A esto se suma un cambio cultural profundo: nuevas formas de socialización digital, normalización de la violencia simbólica, resentimientos frente a los avances feministas y una política cada vez más emocional. El chavismo supo articular estos elementos en un relato simple y eficaz, centrado en la corrupción, el castigo y el orden. La izquierda respondió, en general, con lenguajes técnicos, defensas abstractas de la institucionalidad y, en no pocos casos, con descalificación moral del electorado.

Algunos análisis sitúan este proceso en una disputa entre élites tradicionales y sectores narco-financieros emergentes, e incluso anticipan posibles pactos en las sombras con el PLN para garantizar gobernabilidad legislativa. Estas hipótesis no son descabelladas, pero requieren mayor sustento empírico para no simplificar las contradicciones internas del oficialismo ni reducir la complejidad de su base social. Concentrarse exclusivamente en las disputas de cúpula corre el riesgo de perder de vista lo central: el chavismo tiene base social, proyecto político y capacidad de disputar hegemonía cultural.

El conflicto abierto en 2026 no se resolverá con un cambio de gobierno ni con la próxima elección. Por el contrario, podría profundizarse. En ese escenario, la pregunta vuelve a ser la de siempre: ¿qué hacer? No para disputar un centro político cada vez más absorbido por el consenso neoliberal, sino para reconstruir un polo democrático desde la izquierda que actúe como contrapeso real al proyecto autoritario en ciernes.

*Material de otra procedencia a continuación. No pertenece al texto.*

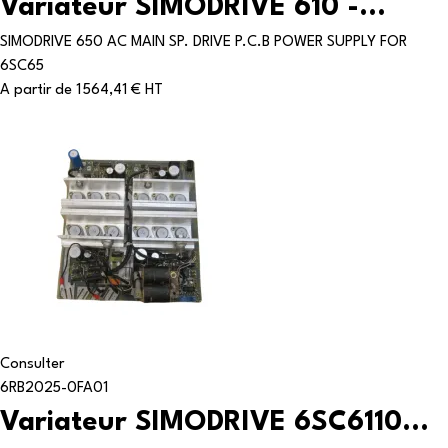
Variateur SIMODRIVE 610 -...
SIMODRIVE 650 AC MAIN SP. DRIVE P.C.B POWER SUPPLY FOR
6SC65
A partir de
1 564,41 € HT
Consulter
6RB2025-0FA01
Variateur SIMODRIVE 6SC6110...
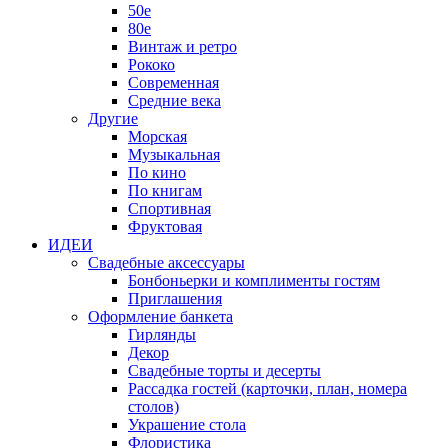
50е
80е
Винтаж и ретро
Рококо
Современная
Средние века
Другие
Морская
Музыкальная
По кино
По книгам
Спортивная
Фруктовая
ИДЕИ
Свадебные аксессуары
Бонбоньерки и комплименты гостям
Приглашения
Оформление банкета
Гирлянды
Декор
Свадебные торты и десерты
Рассадка гостей (карточки, план, номера
столов)
Украшение стола
Флористика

Esa tarea exige reconstrucción intencionada del tejido social, organización territorial, inteligencia colectiva, batalla cultural y nuevas pedagogías políticas. Exige presencia sostenida en los territorios olvidados, no solo en el Parlamento; comunicación capaz de disputar sentido común; y una izquierda que deje de hablarse a sí misma para volver a hablarle al país real.

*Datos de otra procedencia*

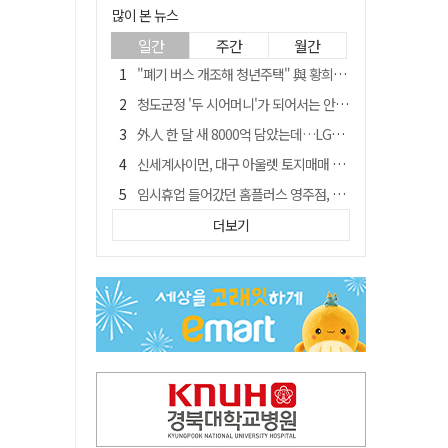
많이 본 뉴스
일간
주간
월간
"폐기 버스 개조해 청년주택" 與 황희…'딸 학비는 年 4200만원'
청도군정 '두 시어머니'가 되어서는 안된다
外人 한 달 새 8000억 담았는데…LG이노텍 목표주가는 왜 엇갈릴까
신세계사이먼, 대구 아울렛 토지매매 계약 체결… 사업 본궤도
임시휴업 들어갔던 홈플러스 영주점, 7일 영업 재개…지하 1층만 운영
전북 경찰 간부 '女교사 몰카' 아들 폰 부수고…"처벌 못하는 사안" 내부망에 글
더보기
이의준 전 경북도 새마을봉사과장, 제28대 울릉군 부군수 취임
SK하이닉스, 주당 375원 분기 배당 공시…"3분기 중 주주환원 방안 확정"
"상법개정해도 주주가 '봉'"…하이닉스 솔리다임 상장설에 술렁[개미와글와글]
노태악 출장에 부인 별도 일정 수행 직원도…보고서엔 '공식일정 참석'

En ese marco, el Frente Amplio enfrenta un desafío histórico. Es hoy la única fuerza con credibilidad suficiente para convocar un proceso de recomposición de la izquierda costarricense. Pero ese rol no se decreta: se asume. Implica salir de la comodidad institucional como único horizonte, articular partidos, movimientos sociales y liderazgos territoriales, y construir una convergencia democrática y popular con vocación de largo plazo.

Costa Rica no es una excepción en un mundo atravesado por la crisis de la democracia liberal. Un país sin izquierda organizada es un país con menos derechos y más autoritarismo. O la izquierda se reconstruye con audacia, radicalidad democrática y arraigo social, o su destino será la irrelevancia. El 2026 no cerró un ciclo por decreto: abrió el primer año del resto de nuestras vidas políticas.